Guardrails#

AI-Q can use NeMo Guardrails through NeMo Agent Toolkit middleware to evaluate selected workflow and agent-boundary inputs and outputs. Guardrails can pass content through unchanged, block content with a configured refusal, or modify selected fields before execution continues.

AI-Q provides middleware types for workflow, shallow-research, and deep-research boundaries. That capability does not mean every boundary is active whenever its middleware is defined. In configs/config_web_default_guardrails.yml, the workflow middleware is explicitly attached to the workflow. The async deep-research runner selects deep_agent_guardrails because its workflow_functions targets deep_research_agent. The checked-in profile does not attach shallow_agent_guardrails to shallow_research_agent, so shallow guardrails are not active until that middleware reference is added to the function.

Guarded Boundaries#

Boundary

Middleware

Applies To

Workflow

workflow_guardrails

Workflow input and final assistant response; active when attached under workflow.middleware.

Shallow researcher

shallow_agent_guardrails

Shallow input or output message content; active when attached under functions.shallow_research_agent.middleware.

Deep researcher

deep_agent_guardrails

Deep input or output message content; the async runner selects it when workflow_functions targets deep_research_agent.

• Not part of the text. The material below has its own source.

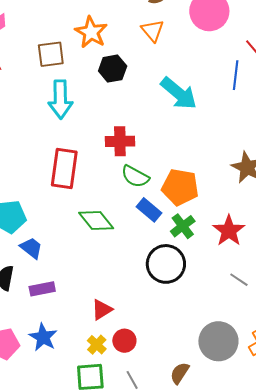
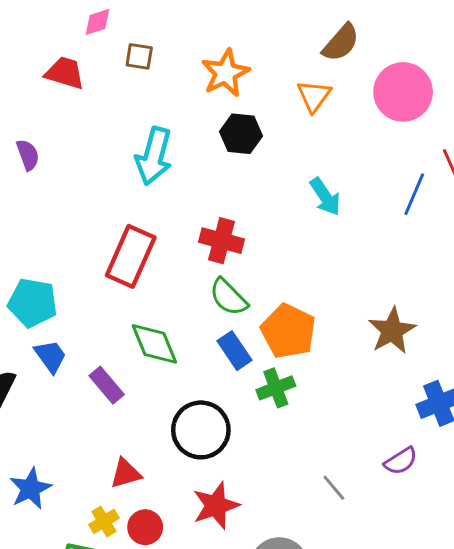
brown square: (51, 54) -> (139, 56), moved, size x0.7
cyan arrow: (179, 93) -> (325, 197), size x0.7
red star: (229, 231) -> (216, 506), moved
black circle: (166, 264) -> (201, 430), moved
purple rectangle: (42, 289) -> (107, 385), moved, turned 45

These middleware types use NAT/NeMo Guardrails for policy evaluation at AI-Q workflow and agent boundaries.

Guardrail Decisions#

At each configured boundary, guardrails can make one of three decisions:

Decision

Behavior

Pass

Continue with the original input or output.

Modify

Replace the selected input or output field with the modified content returned by the rail.

Block

Return the configured refusal response instead of continuing with the blocked content.

Input-rail evaluation exceptions are caught, logged, and converted to the middleware refusal response. Output-rail evaluation exceptions are not converted to a refusal; they propagate and fail the invocation.

Configuration Shape#

The guardrails configuration is placed in the top-level middleware section. Defining an entry makes that middleware available; attach it to the workflow or function that should be guarded. The guardrails block uses NAT/NeMo Guardrails configuration. Refer to configs/config_web_default_guardrails.yml for the full field-selection paths used by each boundary.

middleware:
  workflow_guardrails:
    _type: workflow_guardrails
    guardrails:
      # NeMo Guardrails configuration.

  shallow_agent_guardrails:
    _type: shallow_agent_guardrails
    guardrails:
      # NeMo Guardrails configuration.

functions:
  shallow_research_agent:
    _type: shallow_research_agent
    middleware:
      - shallow_agent_guardrails

workflow:
  _type: chat_deepresearcher_agent
  middleware:
    - workflow_guardrails

Add the shallow attachment shown above to activate shallow enforcement in the reference profile. For async deep research, the worker does not invoke the registered NAT function directly, so the AI-Q runner reconstructs the function middleware chain and selects middleware whose workflow_functions includes deep_research_agent. You can also list middleware directly on a function, but do not configure the same middleware through both mechanisms for the same async worker function.

Field Selection#

The workflow_functions entry names the function schema used for field selection and defines which string fields guardrails evaluate and can modify. The async deep-research runner also uses that target to select middleware around its direct worker call. For the normal shallow function path, workflow_functions alone is not an attachment; add the middleware name to functions.shallow_research_agent.middleware.

For nested response objects, selected fields can be dotted paths:

workflow_functions:
  "<workflow>":
    choices:
      - message.content

For workflow-level guardrails, this selects message.content from each item in the final response choices.

Agent-boundary guardrails can also select message fields by message type. This lets the same agent state carry multiple message types while guardrails evaluate only the configured string fields.

workflow_functions:
  shallow_research_agent:
    pre_invoke:
      messages:
        HumanMessage:
          - content
    post_invoke:
      messages:
        AIMessage:
          - content

In this example:

Entry

Meaning

pre_invoke

Selects fields evaluated by input rails before the agent runs.

post_invoke

Selects fields evaluated by output rails after the agent returns.

messages

Selects the agent state’s message list.

HumanMessage

Applies the listed field paths to user messages in that list.

AIMessage

Applies the listed field paths to assistant messages in that list.

content

Evaluates the message text.

The shallow and deep researcher middleware types support this shape so input rails can evaluate user message content and output rails can evaluate assistant message content. Only attached or runner-selected middleware is enforced.

Supported Scope#

Guardrails middleware is available at these AI-Q boundaries:

  • Workflow input

  • Workflow output

  • Shallow researcher input and output messages

  • Deep researcher input and output messages

The reference profile actively guards the workflow and async deep researcher as described above. It does not enforce all three boundaries by default.

For the complete YAML schema and general configuration conventions, refer to Configuration Reference.